Il nuovo Matteo Salvini
A cura di Alessandro Amadori, sondaggista e politologo
Da quando si è insediato al ministero delle Infrastrutture, il leader della Lega, Matteo Salvini, ha assunto una diversa “postura” comunicativa, che possiamo riassumere mediante tre aggettivi comparativi: più pragmatico, più concreto, più moderato. Questo nuovo corso sembra correlarsi non solo con una stabilizzazione dei parametri demoscopici della Lega, ma anche con una almeno parziale inversione di trend. Le intenzioni di voto per il partito si collocano oggi in una banda di oscillazione più ampia rispetto a subito prima del voto politico di fine settembre, con un valore superiore dell’intervallo che raggiunge la seconda cifra (ossia quota dieci per cento). E anche la fiducia verso Matteo Salvini mostra alcuni incoraggianti segnali di tonificazione. Che cosa ha prodotto questo cambiamento di strategia? I fattori in gioco sono due.

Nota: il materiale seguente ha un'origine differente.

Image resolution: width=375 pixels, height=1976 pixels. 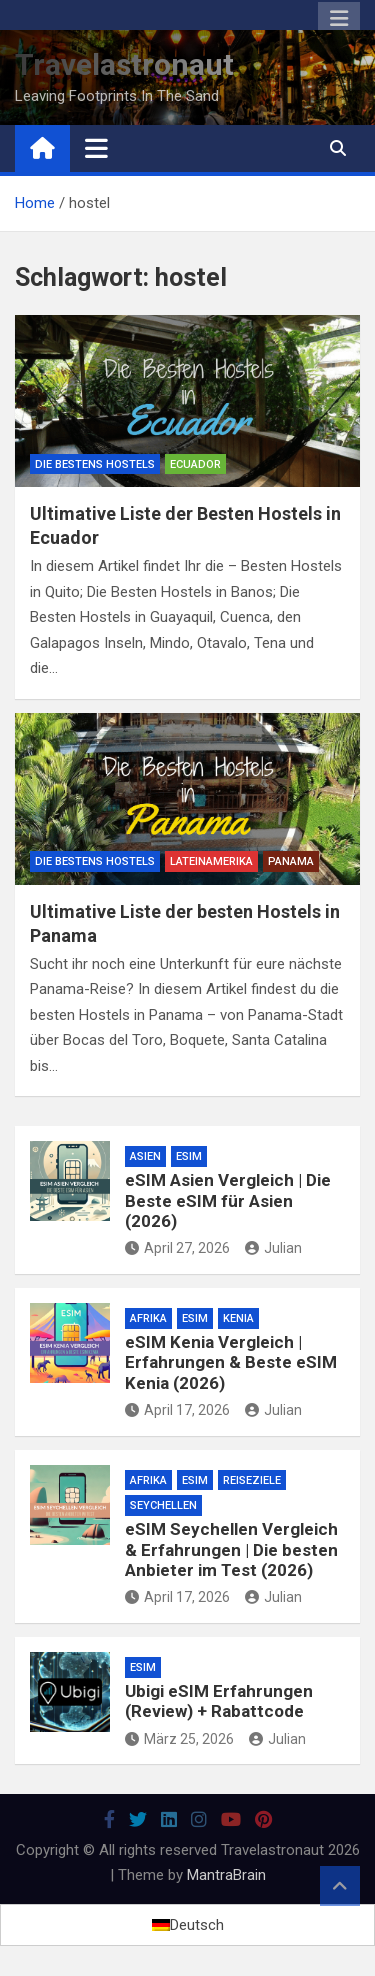 I want to click on Asien, so click(x=145, y=1156).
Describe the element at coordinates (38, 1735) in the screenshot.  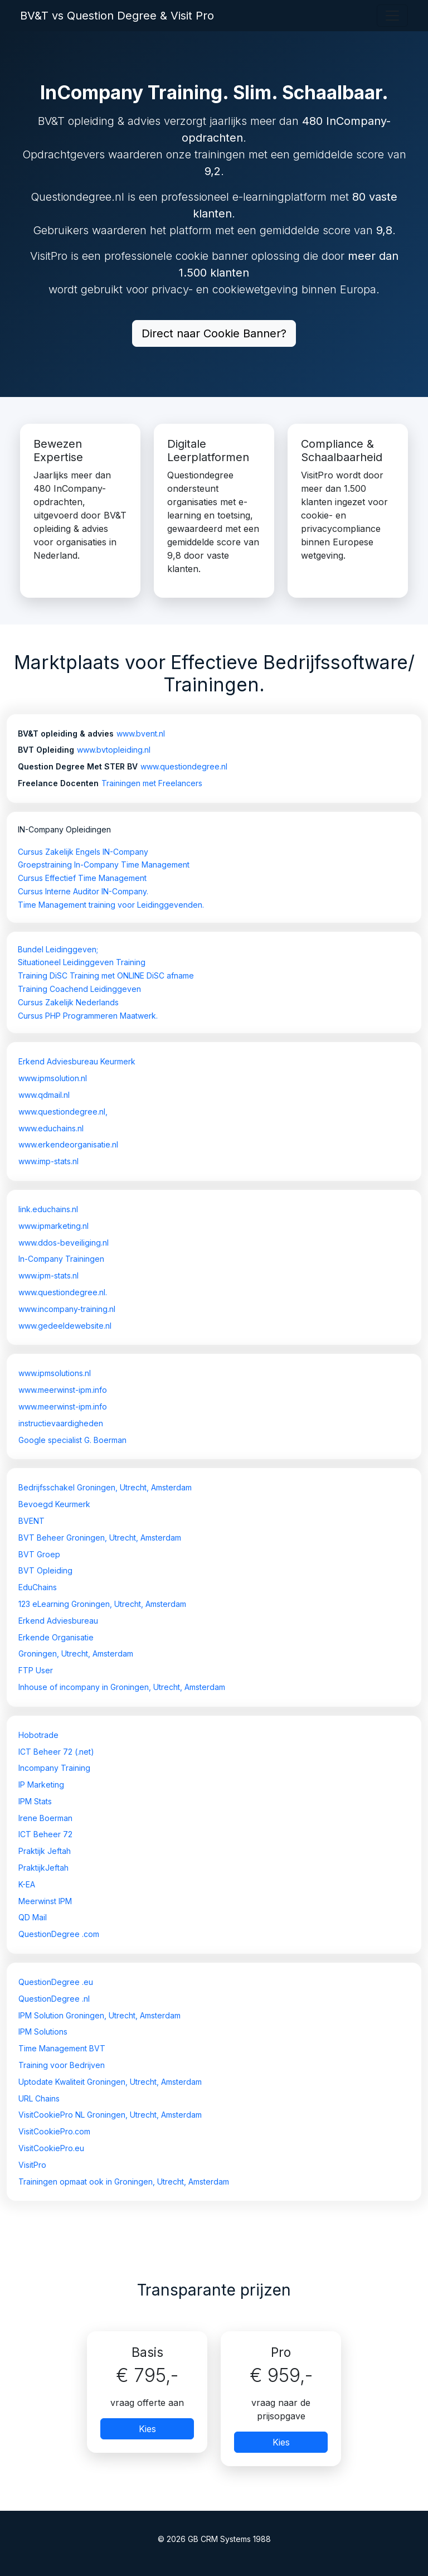 I see `Hobotrade` at that location.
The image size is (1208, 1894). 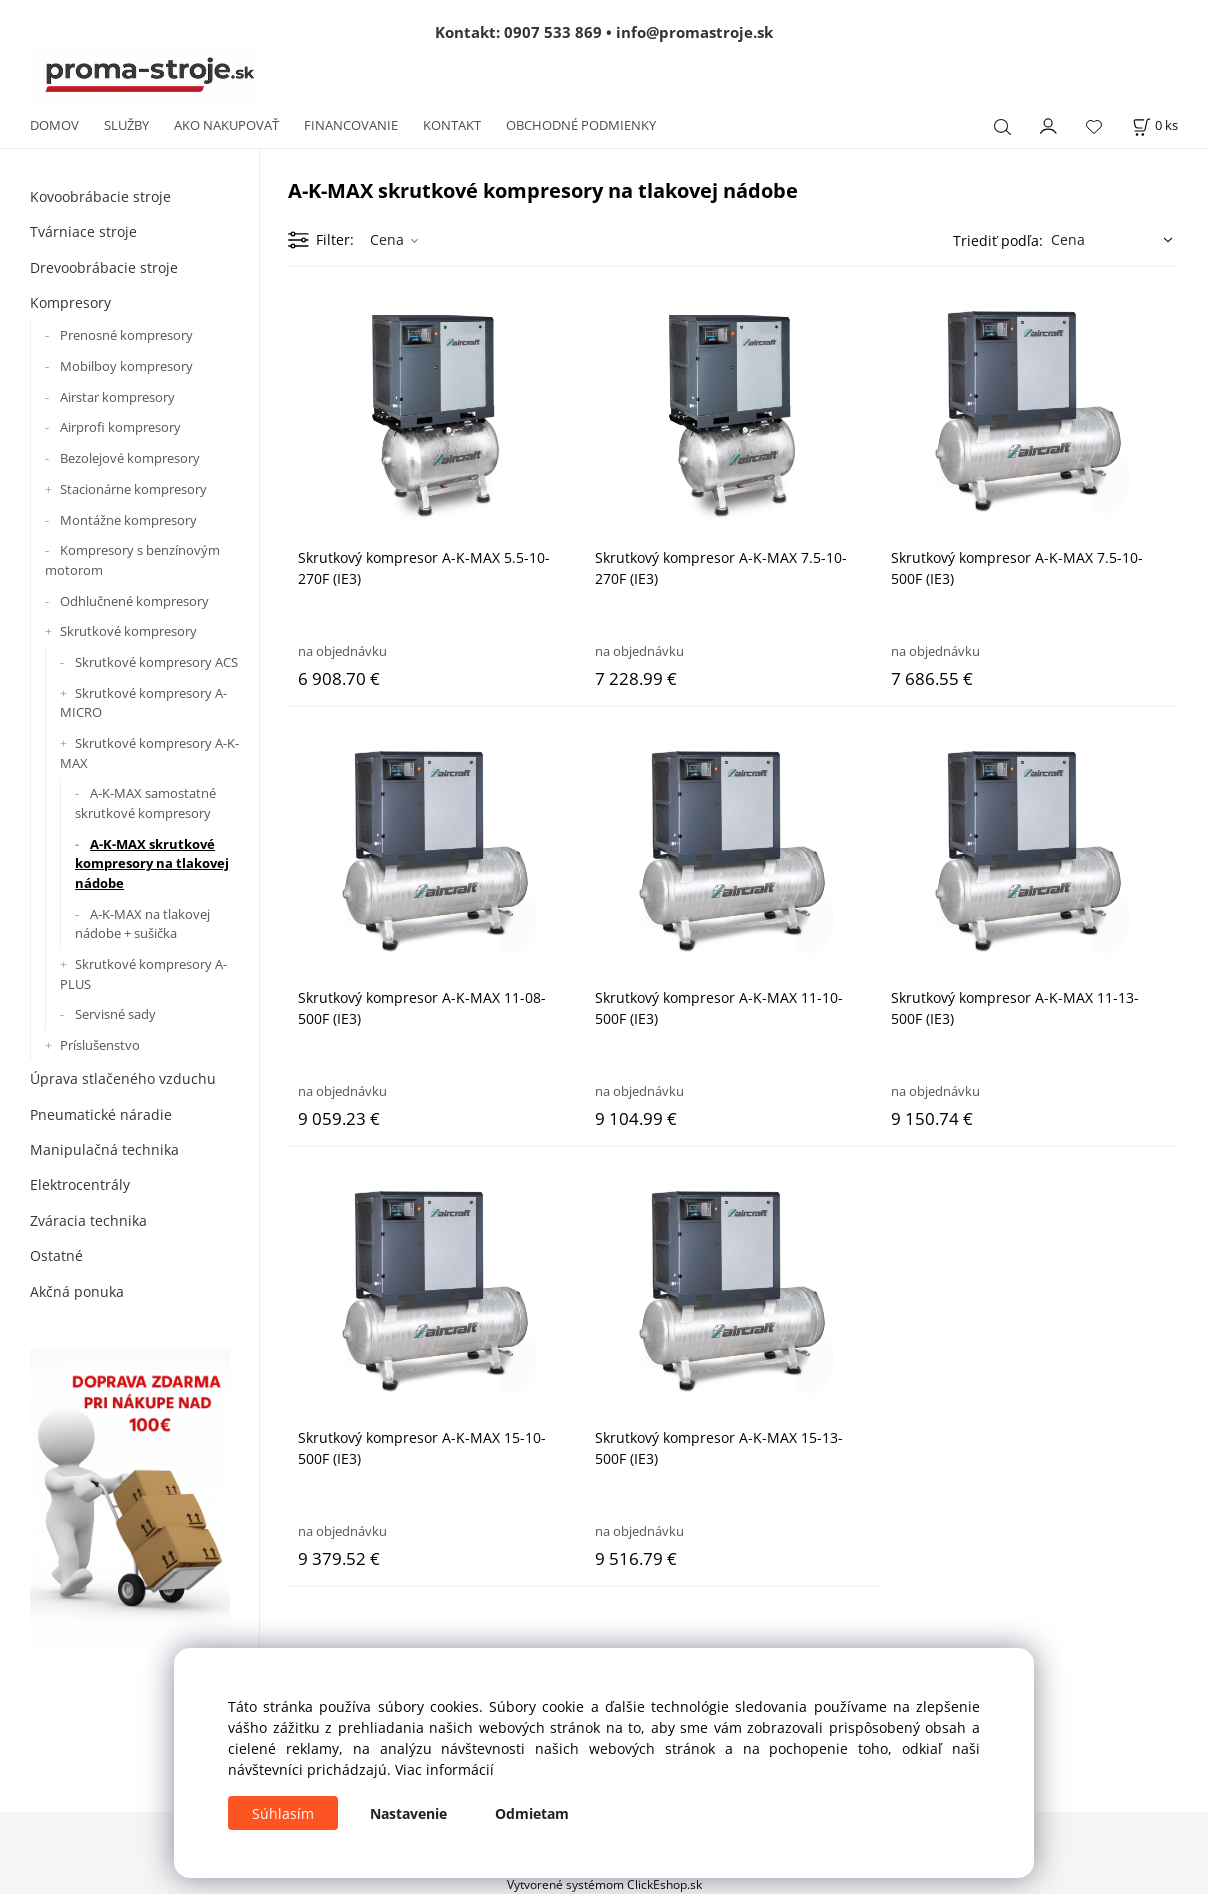 What do you see at coordinates (126, 125) in the screenshot?
I see `SLUŽBY` at bounding box center [126, 125].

Il primo è la maturazione personale dello stesso Matteo Salvini, che oggi è un uomo di 49 anni. Un’età ancora decisamente giovane, per la politica italiana, ma al tempo stesso molto diversa dai 39 anni del 2013 quando, sul finire dell’anno venne eletto segretario federale della Lega Nord. Nel passaggio dai 40 ai 50 anni, anche Matteo Salvini, come la maggior parte di noi, ha acquisito una maggiore riflessività, un atteggiamento più orientato alla ponderazione, alla valutazione, alla ricerca di una soluzione effettivamente “possibile”. Lo spirito ancora adolescenziale della prima decade di questo secolo ha lasciato il passo a una più moderata adultità politica.
Il secondo è la consapevolezza, nello stesso Matteo Salvini ma anche nello staff dei suoi più stretti collaboratori, che fasi politiche diverse richiedono strategie, sia di costruzione politica che di comunicazione, a loro volta diverse. L’Italia del 2018, pre-pandemia, aveva una struttura dei bisogni, e un corrispondente sentiment, che ben si sposava con il decisionismo anche un po’ irruente del Salvini di allora, con il suo stile di comunicazione volutamente netto, spesso persino provocatorio.
L’Italia di oggi, dopo una pandemia e ancora nel pieno di una guerra in Europa e delle sue conseguenze economico-sociali, ha un bisogno dominante di rassicurazione e protezione, e un sentiment poco incline, e poco ricettivo, verso le narrazioni “battagliere”. Più sensibile nei confronti di un approccio costruttivo e meno centrato sul protagonismo individuale. Così, da un lato lo stesso Salvini, e dall’altro il suo gruppo di consiglieri più stretti, sono andati maturando la consapevolezza di dover cambiare registro: meno “epica del Capitano”, più “lavoro quotidiano del problem solver”. Al momento, la nuova strategia pare aver prodotto risultati positivi. L’ormai prossimo banco di prova delle elezioni regionali in Lazio e Lombardia potrà confermare, o meno, questa ipotesi.